*Exercise requirements*: Below is a listing. Set down exactly the lines from the one containing "B. Andi Pallawa, N., Hi." through the one containing "(2), 55–65. https://d", both ends included, and leave out the rest.

*Supplied material*:
>>>

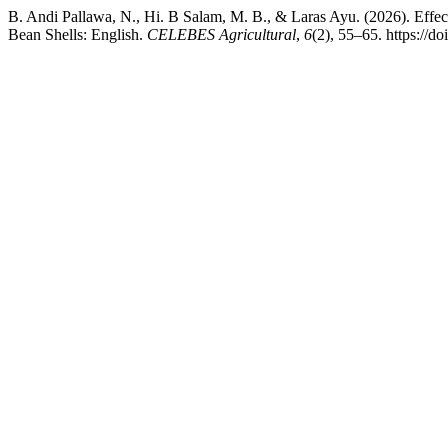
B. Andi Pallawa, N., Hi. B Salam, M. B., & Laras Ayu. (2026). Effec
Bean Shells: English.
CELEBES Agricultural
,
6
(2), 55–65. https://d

<<<
>>>

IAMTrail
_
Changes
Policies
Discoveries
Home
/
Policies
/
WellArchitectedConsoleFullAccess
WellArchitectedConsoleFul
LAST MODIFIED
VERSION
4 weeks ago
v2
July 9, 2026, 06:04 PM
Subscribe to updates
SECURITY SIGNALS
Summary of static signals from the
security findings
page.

<<<

*Solution to this problem*:
B. Andi Pallawa, N., Hi. B Salam, M. B., & Laras Ayu. (2026). Effec
Bean Shells: English.
CELEBES Agricultural
,
6
(2), 55–65. https://d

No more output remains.